WHAT IS BEING ASKED:
Stop after the line holding "enseignants, certains deviennent membres du". Repeat exactly every line before it in the records below, that line too, and leave out the pictures.

┌──

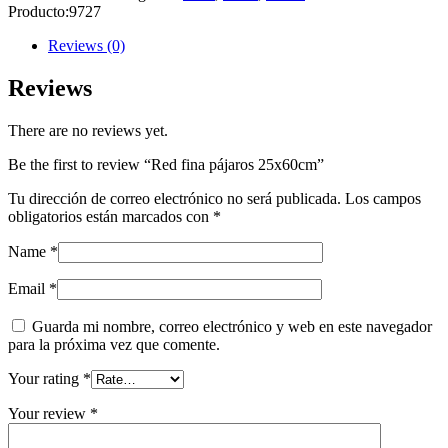
Producto:
9727
Reviews (0)
Reviews
There are no reviews yet.
Be the first to review “Red fina pájaros 25x60cm”
Tu dirección de correo electrónico no será publicada.
Los campos
obligatorios están marcados con
*
Name
*
Email
*
Guarda mi nombre, correo electrónico y web en este navegador
para la próxima vez que comente.
Your rating
*
Your review
*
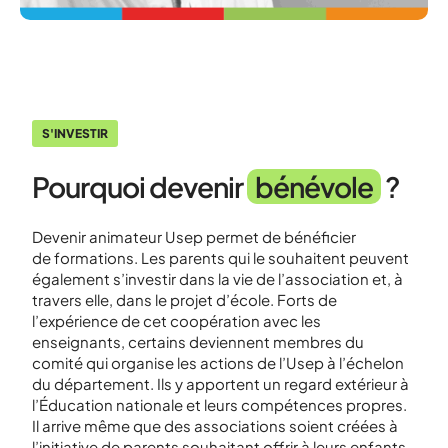
S'INVESTIR
Pourquoi devenir
bénévole
?
Devenir animateur Usep permet de bénéficier
de
formations
. Les parents qui le souhaitent peuvent
également s’investir dans la vie de l’association et, à
travers elle, dans le projet d’école. Forts de
l’expérience de cet coopération avec les
enseignants, certains deviennent membres du
comité qui organise les actions de l’Usep à l’échelon
du département. Ils y apportent un regard extérieur à
l’Éducation nationale et leurs compétences propres.
Il arrive même que des associations soient créées à
l’initiative de parents souhaitant offrir à leurs enfants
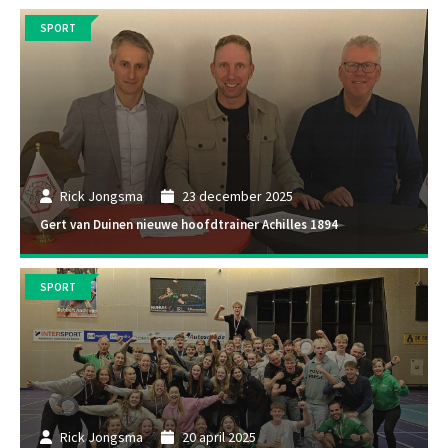
SPORT
Rick Jongsma
23 december 2025
Gert van Duinen nieuwe hoofdtrainer Achilles 1894
SPORT
Rick Jongsma
20 april 2025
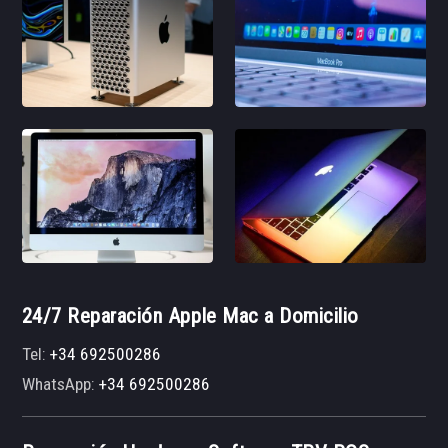
24/7 Reparación Apple Mac a Domicilio
Tel:
+34 692500286
WhatsApp:
+34 692500286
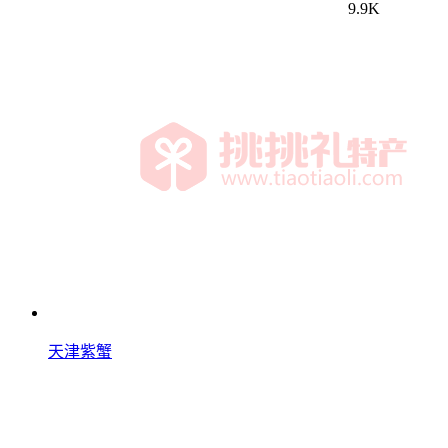
9.9K
天津紫蟹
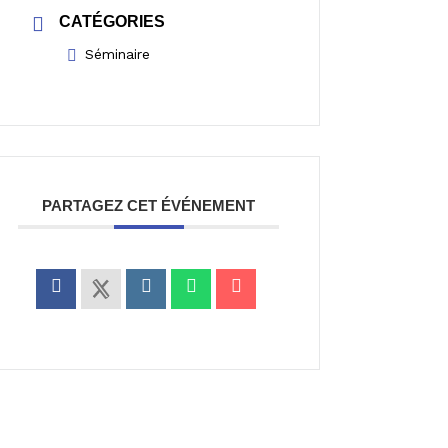
CATÉGORIES
Séminaire
PARTAGEZ CET ÉVÉNEMENT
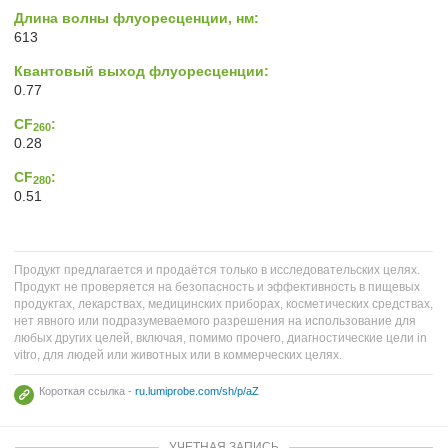
Длина волны флуоресценции, нм:
613
Квантовый выход флуоресценции:
0.77
CF
:
260
0.28
CF
:
280
0.51
Продукт предлагается и продаётся только в исследовательских целях.
Продукт не проверяется на безопасность и эффективность в пищевых
продуктах, лекарствах, медицинских приборах, косметических средствах,
нет явного или подразумеваемого разрешения на использование для
любых других целей, включая, помимо прочего, диагностические цели in
vitro, для людей или животных или в коммерческих целях.
Короткая ссылка -
ru.lumiprobe.com/sh/p/aZ
УЧЕТНАЯ ЗАПИСЬ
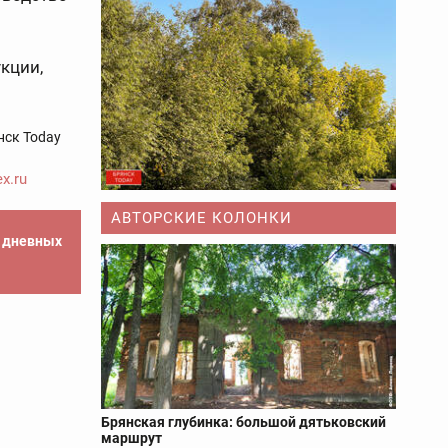
кции,
нск Today
x.ru
АВТОРСКИЕ КОЛОНКИ
е дневных
Брянская глубинка: большой дятьковский
маршрут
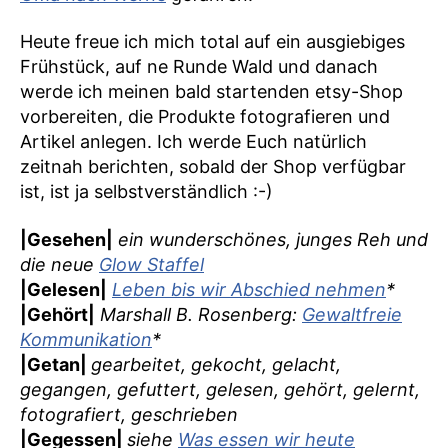
Heute freue ich mich total auf ein ausgiebiges
Frühstück, auf ne Runde Wald und danach
werde ich meinen bald startenden etsy-Shop
vorbereiten, die Produkte fotografieren und
Artikel anlegen. Ich werde Euch natürlich
zeitnah berichten, sobald der Shop verfügbar
ist, ist ja selbstverständlich :-)
|Gesehen|
ein wunderschönes, junges Reh und
die neue
Glow Staffel
|Gelesen|
Leben bis wir Abschied nehmen
*
|Gehört|
Marshall B. Rosenberg:
Gewaltfreie
Kommunikation
*
|Getan|
gearbeitet, gekocht, gelacht,
gegangen, gefuttert, gelesen, gehört, gelernt,
fotografiert, geschrieben
|Gegessen|
siehe
Was essen wir heute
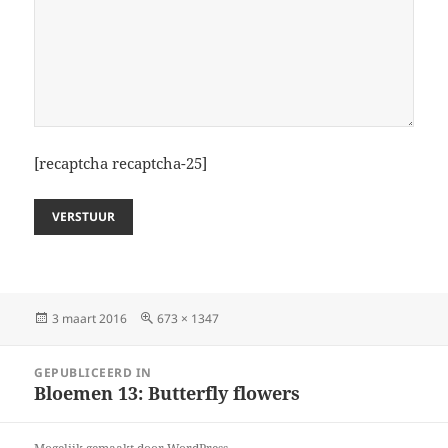
[recaptcha recaptcha-25]
Geplaatst
Volledige
3 maart 2016
673 × 1347
op
grootte
Bericht
GEPUBLICEERD IN
navigatie
Bloemen 13: Butterfly flowers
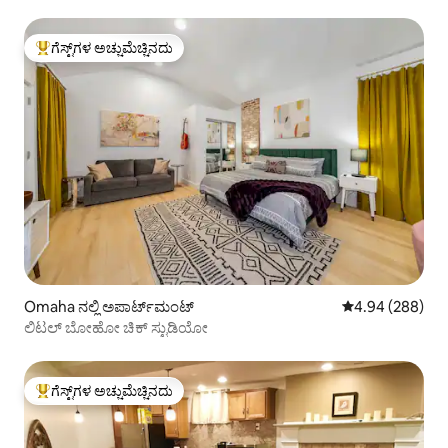
ಗೆಸ್ಟ್‌ಗಳ ಅಚ್ಚುಮೆಚ್ಚಿನದು
ಗೆಸ್ಟ್‌ಗಳಿಗೆ ಅತಿ ಹೆಚ್ಚು ಅಚ್ಚುಮೆಚ್ಚಿನದು
Omaha ನಲ್ಲಿ ಅಪಾರ್ಟ್‌ಮಂಟ್
5 ರಲ್ಲಿ 4.94 ಸರಾ
4.94 (288)
ಲಿಟಲ್ ಬೋಹೋ ಚಿಕ್ ಸ್ಟುಡಿಯೋ
ಗೆಸ್ಟ್‌ಗಳ ಅಚ್ಚುಮೆಚ್ಚಿನದು
ಗೆಸ್ಟ್‌ಗಳಿಗೆ ಅತಿ ಹೆಚ್ಚು ಅಚ್ಚುಮೆಚ್ಚಿನದು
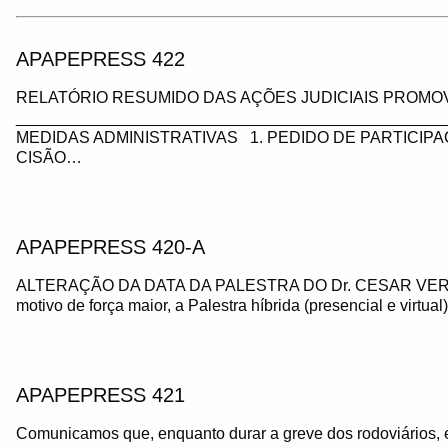
APAPEPRESS 422
RELATÓRIO RESUMIDO DAS AÇÕES JUDICIAIS PROMOV
_________________________________________________
MEDIDAS ADMINISTRATIVAS 1. PEDIDO DE PARTICIP
CISÃO…
APAPEPRESS 420-A
ALTERAÇÃO DA DATA DA PALESTRA DO Dr. CESAR VE
motivo de força maior, a Palestra híbrida (presencial e virtua
APAPEPRESS 421
Comunicamos que, enquanto durar a greve dos rodoviários, 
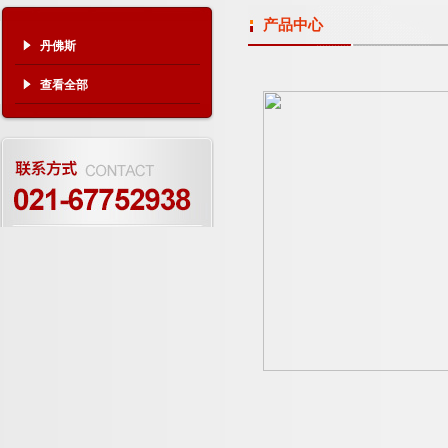
产品中心
丹佛斯
查看全部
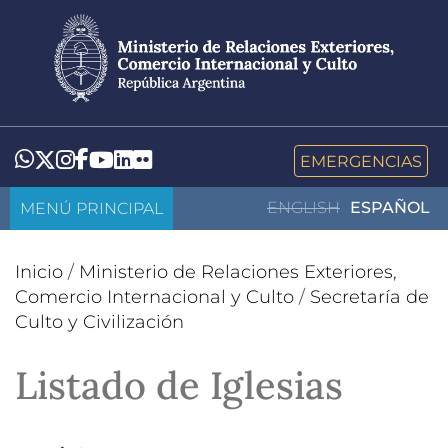
Pasar
al
contenido
principal
LinkedIn
Flickr
Whatsapp
Twitter
Instagram
Facebook
YouTube
EMERGENCIAS
MENÚ PRINCIPAL
ENGLISH
ESPAÑOL
Inicio
/
Ministerio de Relaciones Exteriores,
Comercio Internacional y Culto
/
Secretaría de
Culto y Civilización
Listado de Iglesias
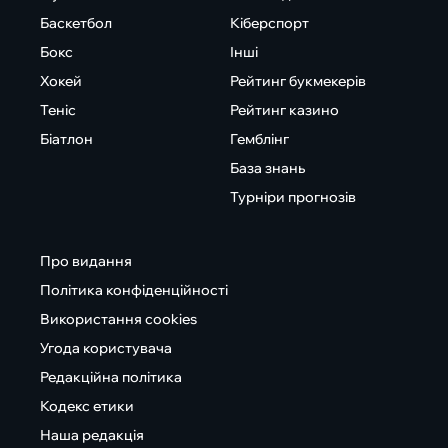
Баскетбол
Кіберспорт
Бокс
Інші
Хокей
Рейтинг букмекерів
Теніс
Рейтинг казино
Біатлон
Гемблінг
База знань
Турніри прогнозів
Про видання
Політика конфіденційності
Використання cookies
Угода користувача
Редакційна політика
Кодекс етики
Наша редакція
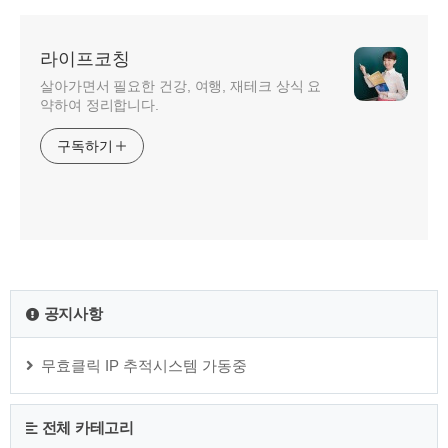
라이프코칭
살아가면서 필요한 건강, 여행, 재테크 상식 요
약하여 정리합니다.
구독하기
공지사항
무효클릭 IP 추적시스템 가동중
전체 카테고리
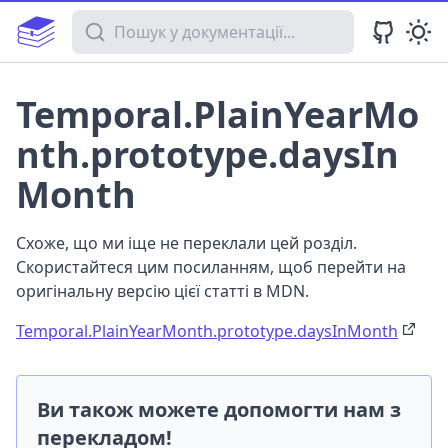
Пошук у документації
Temporal.PlainYearMo
nth.prototype.daysIn
Month
Схоже, що ми іще не переклали цей розділ.
Скористайтеся цим посиланням, щоб перейти на
оригінальну версію цієї статті в MDN.
Temporal.PlainYearMonth.prototype.daysInMonth
Ви також можете допомогти нам з
перекладом!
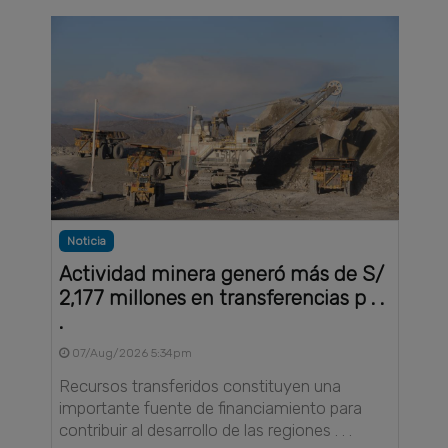
Noticia
Actividad minera generó más de S/
2,177 millones en transferencias p . .
.
07/Aug/2026 5:34pm
Recursos transferidos constituyen una
importante fuente de financiamiento para
contribuir al desarrollo de las regiones . . .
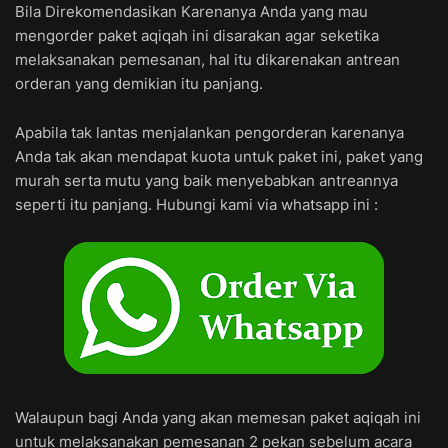
Bila Direkomendasikan Karenanya Anda yang mau
mengorder paket aqiqah ini disarakan agar seketika
melaksanakan pemesanan, hal itu dikarenakan antrean
orderan yang demikian itu panjang.
Apabila tak lantas menjalankan pengorderan karenanya
Anda tak akan mendapat kuota untuk paket ini, paket yang
murah serta mutu yang baik menyebabkan antreannya
seperti itu panjang. Hubungi kami via whatsapp ini :
Walaupun bagi Anda yang akan memesan paket aqiqah ini
untuk melaksanakan pemesanan 2 pekan sebelum acara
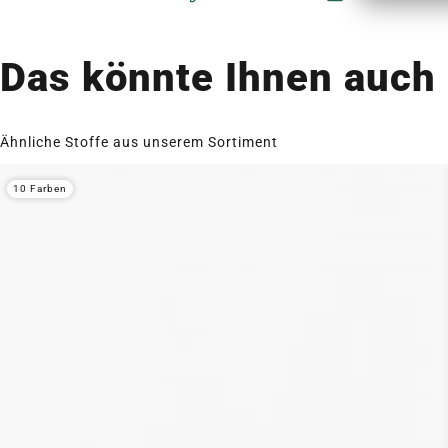
Das könnte Ihnen auch 
Ähnliche Stoffe aus unserem Sortiment
10 Farben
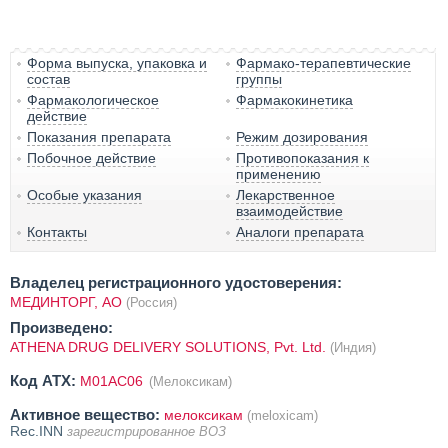
Форма выпуска, упаковка и
Фармако-терапевтические
состав
группы
Фармакологическое
Фармакокинетика
действие
Показания препарата
Режим дозирования
Побочное действие
Противопоказания к
применению
Особые указания
Лекарственное
взаимодействие
Контакты
Аналоги препарата
Владелец регистрационного удостоверения:
МЕДИНТОРГ, АО
(Россия)
Произведено:
ATHENA DRUG DELIVERY SOLUTIONS, Pvt. Ltd.
(Индия)
Код ATX:
M01AC06
(Мелоксикам)
Активное вещество:
мелоксикам
(meloxicam)
Rec.INN
зарегистрированное ВОЗ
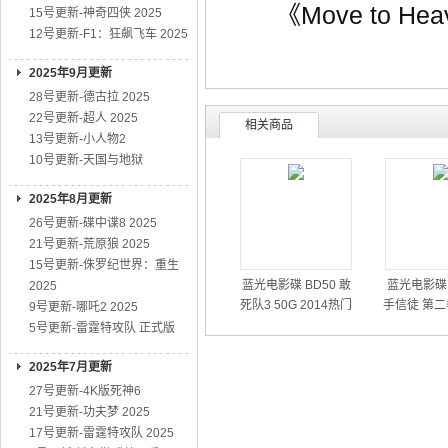
《Move to Hea
15号更新-神奇四侠 2025
12号更新-F1：狂飙飞车 2025
2025年9月更新
28号更新-德古拉 2025
22号更新-超人 2025
相关商品
13号更新-小人物2
10号更新-天国与地狱
2025年8月更新
26号更新-碟中谍8 2025
21号更新-荒原狼 2025
15号更新-侏罗纪世界：重生
蓝光电影碟 BD50 敢
蓝光电影碟 
2025
死队3 50G 2014热门
手信徒 第二
9号更新-哪吒2 2025
动作大片
01
5号更新-雷霆特攻队 正式版
2025年7月更新
27号更新-4K版死神6
21号更新-功夫梦 2025
17号更新-雷霆特攻队 2025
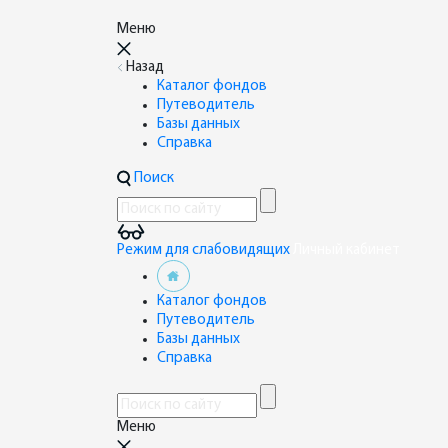
Меню
Назад
Каталог фондов
Путеводитель
Базы данных
Справка
Поиск
Режим для слабовидящих
Личный кабинет
Каталог фондов
Путеводитель
Базы данных
Справка
Меню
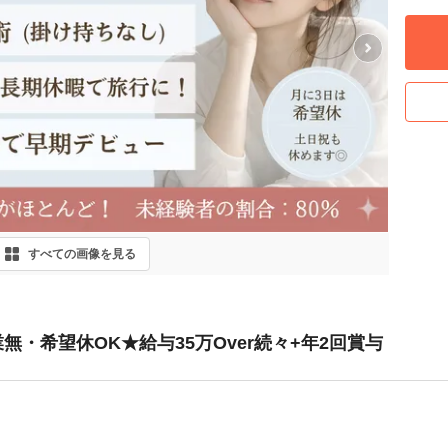
Next
すべての画像を見る
無・希望休OK★給与35万Over続々+年2回賞与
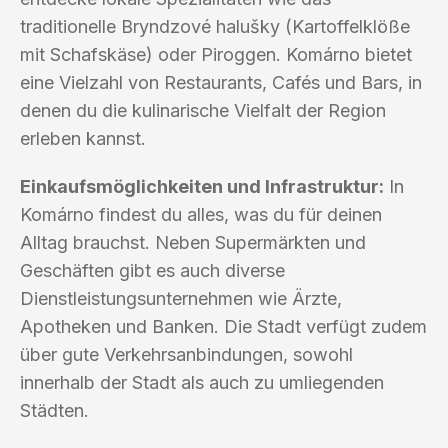
traditionelle Bryndzové halušky (Kartoffelklöße
mit Schafskäse) oder Piroggen. Komárno bietet
eine Vielzahl von Restaurants, Cafés und Bars, in
denen du die kulinarische Vielfalt der Region
erleben kannst.
Einkaufsmöglichkeiten und Infrastruktur:
In
Komárno findest du alles, was du für deinen
Alltag brauchst. Neben Supermärkten und
Geschäften gibt es auch diverse
Dienstleistungsunternehmen wie Ärzte,
Apotheken und Banken. Die Stadt verfügt zudem
über gute Verkehrsanbindungen, sowohl
innerhalb der Stadt als auch zu umliegenden
Städten.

└──

YOUR SOLUTION:
Producto:
9727
Reviews (0)
Reviews
There are no reviews yet.
Be the first to review “Red fina pájaros 25x60cm”
Tu dirección de correo electrónico no será publicada.
Los campos
obligatorios están marcados con
*
Name
*
Email
*
Guarda mi nombre, correo electrónico y web en este navegador
para la próxima vez que comente.
Your rating
*
Your review
*
S'INVESTIR
Pourquoi devenir
bénévole
?
Devenir animateur Usep permet de bénéficier
de
formations
. Les parents qui le souhaitent peuvent
également s’investir dans la vie de l’association et, à
travers elle, dans le projet d’école. Forts de
l’expérience de cet coopération avec les
enseignants, certains deviennent membres du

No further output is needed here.